The New York Times ran my Op-Ed today about the fallacies of the "local food" movement. As I noted in the lede, nobody beats me in the eating-local department: here on Black Sheep Farm we raise our own lambs plus most of our vegetables for three seasons of the year. There's undeniable advantages in freshness, variety, and preservation of open space that accrues from local agriculture.

The problem is the way the food gurus have turned the whole "locavore" thing into one of those doctrinaire, authoritarian, and joyless religions that all too often make environmentalists their own worst enemies.

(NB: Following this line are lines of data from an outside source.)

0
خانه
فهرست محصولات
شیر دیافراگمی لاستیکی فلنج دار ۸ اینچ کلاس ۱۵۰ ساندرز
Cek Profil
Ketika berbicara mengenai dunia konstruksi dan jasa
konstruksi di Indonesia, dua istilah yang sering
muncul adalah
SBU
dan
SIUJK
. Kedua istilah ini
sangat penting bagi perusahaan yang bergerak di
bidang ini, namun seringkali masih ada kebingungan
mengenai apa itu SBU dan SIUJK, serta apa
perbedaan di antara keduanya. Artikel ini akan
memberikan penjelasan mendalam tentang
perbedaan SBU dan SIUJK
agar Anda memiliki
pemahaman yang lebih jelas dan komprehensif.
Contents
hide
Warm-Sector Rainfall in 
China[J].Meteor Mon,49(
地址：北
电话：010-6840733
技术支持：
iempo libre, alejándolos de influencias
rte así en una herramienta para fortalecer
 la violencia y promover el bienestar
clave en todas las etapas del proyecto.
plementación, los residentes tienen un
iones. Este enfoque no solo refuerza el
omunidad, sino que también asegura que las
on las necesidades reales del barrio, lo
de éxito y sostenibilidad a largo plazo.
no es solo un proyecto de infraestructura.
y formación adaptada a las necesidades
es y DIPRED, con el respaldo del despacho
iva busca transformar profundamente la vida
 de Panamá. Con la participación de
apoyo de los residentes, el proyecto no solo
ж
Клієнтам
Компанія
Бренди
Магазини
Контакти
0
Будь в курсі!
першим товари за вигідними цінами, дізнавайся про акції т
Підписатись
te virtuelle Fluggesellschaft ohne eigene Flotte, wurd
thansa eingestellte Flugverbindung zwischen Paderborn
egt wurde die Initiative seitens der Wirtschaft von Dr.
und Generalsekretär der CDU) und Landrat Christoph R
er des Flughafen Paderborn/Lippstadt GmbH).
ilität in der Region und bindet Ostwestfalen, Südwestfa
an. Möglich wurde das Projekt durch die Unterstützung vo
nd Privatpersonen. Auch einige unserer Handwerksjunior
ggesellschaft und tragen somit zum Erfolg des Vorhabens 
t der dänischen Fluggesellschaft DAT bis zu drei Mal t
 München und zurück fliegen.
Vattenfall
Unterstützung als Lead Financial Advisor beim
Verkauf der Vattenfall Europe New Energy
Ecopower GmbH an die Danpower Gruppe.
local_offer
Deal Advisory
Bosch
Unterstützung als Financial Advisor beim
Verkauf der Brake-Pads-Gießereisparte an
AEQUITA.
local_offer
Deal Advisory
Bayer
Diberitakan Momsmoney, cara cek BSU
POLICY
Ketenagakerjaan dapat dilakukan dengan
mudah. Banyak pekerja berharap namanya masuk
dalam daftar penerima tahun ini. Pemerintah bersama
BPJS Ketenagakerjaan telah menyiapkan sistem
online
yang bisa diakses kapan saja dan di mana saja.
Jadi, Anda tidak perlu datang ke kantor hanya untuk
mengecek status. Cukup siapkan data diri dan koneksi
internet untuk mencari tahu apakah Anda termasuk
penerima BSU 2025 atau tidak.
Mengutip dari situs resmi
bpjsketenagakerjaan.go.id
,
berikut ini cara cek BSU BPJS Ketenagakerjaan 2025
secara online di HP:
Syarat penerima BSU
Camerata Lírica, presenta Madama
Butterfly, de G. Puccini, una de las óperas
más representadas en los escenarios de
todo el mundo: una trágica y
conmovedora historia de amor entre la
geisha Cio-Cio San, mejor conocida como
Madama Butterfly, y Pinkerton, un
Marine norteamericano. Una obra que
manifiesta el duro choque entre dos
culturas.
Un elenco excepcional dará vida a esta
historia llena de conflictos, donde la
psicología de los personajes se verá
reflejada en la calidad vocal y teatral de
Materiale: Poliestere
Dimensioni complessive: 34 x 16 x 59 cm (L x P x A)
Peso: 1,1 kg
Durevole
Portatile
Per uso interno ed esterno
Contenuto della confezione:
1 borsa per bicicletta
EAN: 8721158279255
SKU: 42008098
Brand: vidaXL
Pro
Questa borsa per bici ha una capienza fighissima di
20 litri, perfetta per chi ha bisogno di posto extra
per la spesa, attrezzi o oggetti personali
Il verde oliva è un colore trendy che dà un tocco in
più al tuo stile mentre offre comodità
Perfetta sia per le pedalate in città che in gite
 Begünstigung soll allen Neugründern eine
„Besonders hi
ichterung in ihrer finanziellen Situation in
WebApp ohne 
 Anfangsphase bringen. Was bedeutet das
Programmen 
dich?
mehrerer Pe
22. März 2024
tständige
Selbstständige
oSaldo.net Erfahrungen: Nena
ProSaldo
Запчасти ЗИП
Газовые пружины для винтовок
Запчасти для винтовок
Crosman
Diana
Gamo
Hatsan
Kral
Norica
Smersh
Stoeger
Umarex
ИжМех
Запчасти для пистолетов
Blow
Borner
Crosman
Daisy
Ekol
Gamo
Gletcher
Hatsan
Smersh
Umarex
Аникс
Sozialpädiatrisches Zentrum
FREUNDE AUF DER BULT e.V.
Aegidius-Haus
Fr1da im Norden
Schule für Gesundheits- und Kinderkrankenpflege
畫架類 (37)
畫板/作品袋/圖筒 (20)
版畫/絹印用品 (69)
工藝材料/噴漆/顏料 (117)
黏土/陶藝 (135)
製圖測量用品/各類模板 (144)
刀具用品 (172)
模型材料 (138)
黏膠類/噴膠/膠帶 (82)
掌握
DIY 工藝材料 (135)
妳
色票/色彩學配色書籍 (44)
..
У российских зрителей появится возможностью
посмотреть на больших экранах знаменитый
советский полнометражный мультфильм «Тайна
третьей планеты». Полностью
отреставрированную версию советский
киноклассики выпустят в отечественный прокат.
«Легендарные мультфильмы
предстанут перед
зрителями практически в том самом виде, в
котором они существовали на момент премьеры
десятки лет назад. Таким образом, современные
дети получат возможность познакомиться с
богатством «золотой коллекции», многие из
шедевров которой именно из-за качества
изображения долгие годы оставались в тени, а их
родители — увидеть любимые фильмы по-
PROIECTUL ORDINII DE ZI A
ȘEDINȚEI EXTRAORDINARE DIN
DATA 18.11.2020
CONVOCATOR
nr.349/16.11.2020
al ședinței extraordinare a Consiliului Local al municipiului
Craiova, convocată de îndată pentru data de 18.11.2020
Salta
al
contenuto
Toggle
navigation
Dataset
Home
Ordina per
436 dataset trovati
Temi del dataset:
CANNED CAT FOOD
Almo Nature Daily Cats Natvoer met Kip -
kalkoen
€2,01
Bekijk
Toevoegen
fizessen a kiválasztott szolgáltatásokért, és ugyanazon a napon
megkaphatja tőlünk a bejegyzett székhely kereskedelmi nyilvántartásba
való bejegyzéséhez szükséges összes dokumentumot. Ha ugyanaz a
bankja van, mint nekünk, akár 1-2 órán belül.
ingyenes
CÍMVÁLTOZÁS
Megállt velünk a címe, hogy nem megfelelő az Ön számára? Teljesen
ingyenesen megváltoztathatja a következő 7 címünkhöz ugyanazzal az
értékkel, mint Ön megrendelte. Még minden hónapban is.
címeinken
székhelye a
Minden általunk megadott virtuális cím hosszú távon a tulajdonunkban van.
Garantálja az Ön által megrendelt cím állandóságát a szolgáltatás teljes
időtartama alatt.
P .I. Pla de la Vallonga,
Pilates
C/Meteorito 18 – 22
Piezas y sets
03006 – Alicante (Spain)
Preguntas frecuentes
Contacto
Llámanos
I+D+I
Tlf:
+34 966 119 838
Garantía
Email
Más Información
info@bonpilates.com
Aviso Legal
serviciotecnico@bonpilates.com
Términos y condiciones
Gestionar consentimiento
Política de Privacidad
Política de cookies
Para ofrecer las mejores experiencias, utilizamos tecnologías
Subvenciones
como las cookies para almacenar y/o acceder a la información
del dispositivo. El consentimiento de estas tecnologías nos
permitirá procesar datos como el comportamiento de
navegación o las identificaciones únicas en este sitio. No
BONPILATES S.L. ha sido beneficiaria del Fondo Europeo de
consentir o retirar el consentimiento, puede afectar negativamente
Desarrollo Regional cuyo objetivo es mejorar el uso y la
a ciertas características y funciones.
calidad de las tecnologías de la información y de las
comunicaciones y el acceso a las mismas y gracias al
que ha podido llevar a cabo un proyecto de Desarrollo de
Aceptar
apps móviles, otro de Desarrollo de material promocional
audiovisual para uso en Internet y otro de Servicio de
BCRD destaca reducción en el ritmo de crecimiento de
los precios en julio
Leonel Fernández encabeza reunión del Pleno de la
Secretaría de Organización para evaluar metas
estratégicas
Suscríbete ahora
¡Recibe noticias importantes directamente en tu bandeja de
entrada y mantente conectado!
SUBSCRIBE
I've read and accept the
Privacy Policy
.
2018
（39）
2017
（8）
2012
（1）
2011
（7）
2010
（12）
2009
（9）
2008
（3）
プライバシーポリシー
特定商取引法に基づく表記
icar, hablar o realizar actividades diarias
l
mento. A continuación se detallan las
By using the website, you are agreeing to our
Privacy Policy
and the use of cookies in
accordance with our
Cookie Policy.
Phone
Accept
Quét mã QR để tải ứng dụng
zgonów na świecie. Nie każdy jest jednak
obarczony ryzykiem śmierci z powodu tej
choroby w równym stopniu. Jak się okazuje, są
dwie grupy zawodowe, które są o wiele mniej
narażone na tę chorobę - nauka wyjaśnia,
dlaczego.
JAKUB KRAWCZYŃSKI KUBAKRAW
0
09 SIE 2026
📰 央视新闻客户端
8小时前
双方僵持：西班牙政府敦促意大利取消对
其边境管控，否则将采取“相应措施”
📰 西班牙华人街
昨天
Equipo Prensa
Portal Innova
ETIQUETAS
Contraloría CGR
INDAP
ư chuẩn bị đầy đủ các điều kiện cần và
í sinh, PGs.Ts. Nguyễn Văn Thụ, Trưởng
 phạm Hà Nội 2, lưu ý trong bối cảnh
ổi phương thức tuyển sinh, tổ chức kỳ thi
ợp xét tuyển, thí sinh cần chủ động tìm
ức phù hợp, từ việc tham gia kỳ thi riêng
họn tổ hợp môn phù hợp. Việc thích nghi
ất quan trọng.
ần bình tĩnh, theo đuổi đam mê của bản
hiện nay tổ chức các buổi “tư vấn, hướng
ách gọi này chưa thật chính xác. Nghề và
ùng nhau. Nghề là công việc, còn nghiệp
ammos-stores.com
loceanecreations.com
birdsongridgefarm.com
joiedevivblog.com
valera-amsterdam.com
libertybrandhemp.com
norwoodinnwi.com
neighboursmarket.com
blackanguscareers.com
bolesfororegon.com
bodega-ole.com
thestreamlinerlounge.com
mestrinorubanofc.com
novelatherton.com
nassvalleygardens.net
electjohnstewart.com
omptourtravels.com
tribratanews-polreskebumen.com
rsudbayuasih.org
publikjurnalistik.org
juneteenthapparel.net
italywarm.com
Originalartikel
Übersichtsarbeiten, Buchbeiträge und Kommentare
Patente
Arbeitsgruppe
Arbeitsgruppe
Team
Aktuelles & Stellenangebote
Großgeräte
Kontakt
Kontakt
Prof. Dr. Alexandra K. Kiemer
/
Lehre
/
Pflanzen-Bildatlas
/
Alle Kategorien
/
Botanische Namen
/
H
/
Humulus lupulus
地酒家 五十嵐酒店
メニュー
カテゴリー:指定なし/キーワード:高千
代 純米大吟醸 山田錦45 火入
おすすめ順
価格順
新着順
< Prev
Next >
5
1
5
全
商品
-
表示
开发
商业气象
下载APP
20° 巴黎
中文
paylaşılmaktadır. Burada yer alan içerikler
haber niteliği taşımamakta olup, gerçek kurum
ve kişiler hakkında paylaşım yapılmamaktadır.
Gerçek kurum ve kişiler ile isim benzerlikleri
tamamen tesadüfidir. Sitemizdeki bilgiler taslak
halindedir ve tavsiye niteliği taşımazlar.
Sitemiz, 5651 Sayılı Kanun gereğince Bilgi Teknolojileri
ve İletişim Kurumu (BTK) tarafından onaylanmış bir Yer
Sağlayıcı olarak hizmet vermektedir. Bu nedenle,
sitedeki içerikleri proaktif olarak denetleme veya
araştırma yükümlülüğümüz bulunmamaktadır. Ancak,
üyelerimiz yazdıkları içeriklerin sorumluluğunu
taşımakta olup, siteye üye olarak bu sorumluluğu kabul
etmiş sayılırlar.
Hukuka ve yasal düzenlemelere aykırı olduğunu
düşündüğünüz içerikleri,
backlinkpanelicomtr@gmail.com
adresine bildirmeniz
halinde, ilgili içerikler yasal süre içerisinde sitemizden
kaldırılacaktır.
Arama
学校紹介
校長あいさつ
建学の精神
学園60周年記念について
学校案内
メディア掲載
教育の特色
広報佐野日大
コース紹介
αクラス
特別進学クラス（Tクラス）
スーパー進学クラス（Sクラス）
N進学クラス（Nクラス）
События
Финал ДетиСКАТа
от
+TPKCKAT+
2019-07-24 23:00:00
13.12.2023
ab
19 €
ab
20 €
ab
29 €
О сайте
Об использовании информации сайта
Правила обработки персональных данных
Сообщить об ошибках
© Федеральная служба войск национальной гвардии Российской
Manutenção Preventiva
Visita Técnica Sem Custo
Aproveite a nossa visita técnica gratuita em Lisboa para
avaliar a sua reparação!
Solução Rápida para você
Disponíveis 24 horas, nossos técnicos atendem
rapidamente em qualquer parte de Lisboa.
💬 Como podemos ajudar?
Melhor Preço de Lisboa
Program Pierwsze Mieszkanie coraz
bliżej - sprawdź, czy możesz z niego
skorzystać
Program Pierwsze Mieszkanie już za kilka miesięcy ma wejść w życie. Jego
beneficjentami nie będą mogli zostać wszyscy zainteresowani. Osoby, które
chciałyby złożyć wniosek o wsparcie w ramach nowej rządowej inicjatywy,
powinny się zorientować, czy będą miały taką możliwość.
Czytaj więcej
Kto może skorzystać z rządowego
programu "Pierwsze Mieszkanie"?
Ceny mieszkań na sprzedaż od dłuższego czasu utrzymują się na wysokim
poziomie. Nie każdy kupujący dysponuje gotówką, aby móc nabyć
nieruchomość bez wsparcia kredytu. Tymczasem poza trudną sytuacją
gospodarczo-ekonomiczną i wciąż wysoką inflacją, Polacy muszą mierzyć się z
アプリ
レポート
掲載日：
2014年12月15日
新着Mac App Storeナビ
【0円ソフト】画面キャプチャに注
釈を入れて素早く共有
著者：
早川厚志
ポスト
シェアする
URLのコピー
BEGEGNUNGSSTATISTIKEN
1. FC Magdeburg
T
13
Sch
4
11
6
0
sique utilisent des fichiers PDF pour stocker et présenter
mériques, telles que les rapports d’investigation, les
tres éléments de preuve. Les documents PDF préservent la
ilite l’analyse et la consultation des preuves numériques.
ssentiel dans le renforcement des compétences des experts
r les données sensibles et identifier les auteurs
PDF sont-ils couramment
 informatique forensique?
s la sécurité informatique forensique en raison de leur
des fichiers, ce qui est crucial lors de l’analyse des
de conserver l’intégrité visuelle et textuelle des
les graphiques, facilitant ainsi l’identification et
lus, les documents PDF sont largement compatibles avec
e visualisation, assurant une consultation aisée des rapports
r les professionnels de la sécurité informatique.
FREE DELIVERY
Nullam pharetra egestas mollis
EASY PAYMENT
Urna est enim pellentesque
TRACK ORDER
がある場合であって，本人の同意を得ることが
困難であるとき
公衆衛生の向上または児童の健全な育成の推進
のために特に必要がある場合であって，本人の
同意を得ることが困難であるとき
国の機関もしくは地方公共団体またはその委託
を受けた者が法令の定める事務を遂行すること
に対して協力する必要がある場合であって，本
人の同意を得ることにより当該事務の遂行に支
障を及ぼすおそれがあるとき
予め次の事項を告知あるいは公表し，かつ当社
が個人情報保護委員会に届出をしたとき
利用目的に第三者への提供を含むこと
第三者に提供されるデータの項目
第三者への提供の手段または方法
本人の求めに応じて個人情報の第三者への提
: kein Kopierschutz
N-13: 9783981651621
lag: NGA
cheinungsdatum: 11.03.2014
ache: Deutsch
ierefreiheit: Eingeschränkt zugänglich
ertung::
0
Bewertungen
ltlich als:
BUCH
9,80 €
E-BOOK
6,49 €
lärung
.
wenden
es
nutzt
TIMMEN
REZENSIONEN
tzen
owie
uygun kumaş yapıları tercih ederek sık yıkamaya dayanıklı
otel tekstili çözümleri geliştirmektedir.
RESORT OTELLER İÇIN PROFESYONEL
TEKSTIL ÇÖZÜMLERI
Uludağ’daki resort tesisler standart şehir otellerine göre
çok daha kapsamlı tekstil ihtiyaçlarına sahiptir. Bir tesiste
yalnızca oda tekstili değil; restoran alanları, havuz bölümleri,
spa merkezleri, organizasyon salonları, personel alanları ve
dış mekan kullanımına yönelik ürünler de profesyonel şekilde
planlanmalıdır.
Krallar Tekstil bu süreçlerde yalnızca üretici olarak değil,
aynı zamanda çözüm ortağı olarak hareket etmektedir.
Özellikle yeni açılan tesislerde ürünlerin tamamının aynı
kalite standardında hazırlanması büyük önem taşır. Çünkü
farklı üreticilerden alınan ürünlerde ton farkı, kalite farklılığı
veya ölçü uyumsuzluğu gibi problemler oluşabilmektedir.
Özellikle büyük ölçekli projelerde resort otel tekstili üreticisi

Their first mistake is one of proportion and context. As I pointed out in my piece, transportation is in fact a trivial component of the total energy inputs that go into our food system. (Among the greatest energy hogs: your home refrigerator.) You may have heard environmental oracle Bill McKibben claim that it takes 97 fossil fuel calories to bring one food calorie of iceberg lettuce across the country. But that's the total energy needed to grow that lettuce, from seed to dinner table. Of that 97 (actually it's probably more like 70) calories, only 1 or 2  was used to haul that lettuce across the country in a train or tractor-trailer. For the same energy expenditure it takes your local organic farmer to haul a load of produce 20 miles from his farm to the farmers' market in a pickup truck, you can send that same amount of food across the whole country in a freight train. Here's the breakdown of energy consumption in the U.S. food system, courtesy of the University of Michigan Center for Sustainable Systems:

The larger point is that not only is it not really bad to eat non-local food: eating food from a long way off is often the single best thing you can do for the environment, as counterintuitive as that sounds. The relative pittance of energy we expend on "industrial" agriculture (agricultural production consumes just 2% of total U.S. energy use) pays huge environmental dividends which the organic and local gurus always ignore: intensive farming via chemical fertilizer and machinery have spared literally hundreds of millions of acres for nature that would otherwise have come under the plow. (For a brilliant analysis of this, see the study by Paul Waggoner of the Connecticut Agricultural Experiment Station, a member of the National Academy of Sciences and one of the clearest thinkers on the subject of agriculture and land use.) So two cheers for that California lettuce.

More seriously: environmentalism ought to be about pragmatism, not dogmatism.